(Recorded data)
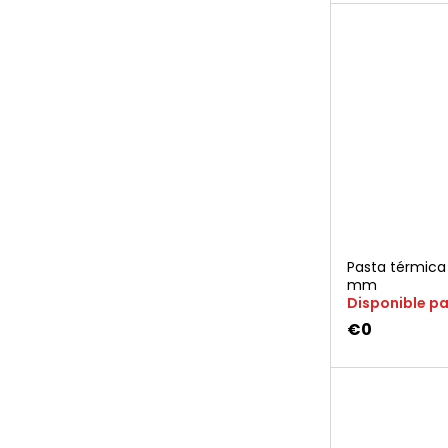
Pasta térmica 
mm
Disponible p
€0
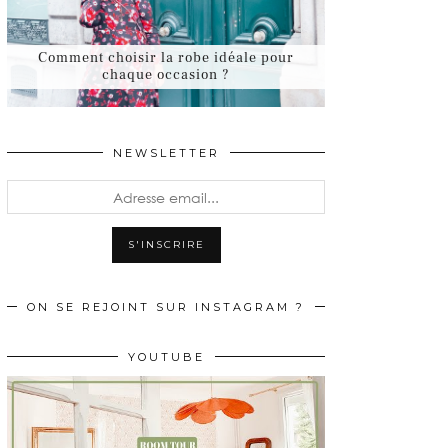
Comment choisir la robe idéale pour
chaque occasion ?
NEWSLETTER
ON SE REJOINT SUR INSTAGRAM ?
YOUTUBE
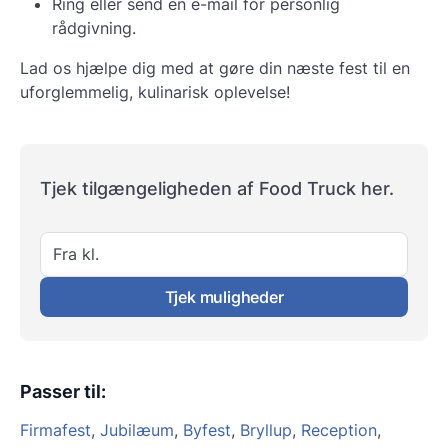
Ring eller send en e-mail for personlig
rådgivning.
Lad os hjælpe dig med at gøre din næste fest til en
uforglemmelig, kulinarisk oplevelse!
Tjek tilgængeligheden af Food Truck her.
Fra kl.
Tjek muligheder
Passer til
:
Firmafest
,
Jubilæum
,
Byfest
,
Bryllup
,
Reception
,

* **PROBLEM STATEMENT**
Could the data be reproduced exactly, with the pictures omitted?

* **ANSWER BELOW**
Pasta térmica 
mm
Disponible p
€0
Comment choisir la robe idéale pour
chaque occasion ?
NEWSLETTER
ON SE REJOINT SUR INSTAGRAM ?
YOUTUBE
Ring eller send en e-mail for personlig
rådgivning.
Lad os hjælpe dig med at gøre din næste fest til en
uforglemmelig, kulinarisk oplevelse!
Tjek tilgængeligheden af Food Truck her.
Fra kl.
Tjek muligheder
Passer til
:
Firmafest
,
Jubilæum
,
Byfest
,
Bryllup
,
Reception
,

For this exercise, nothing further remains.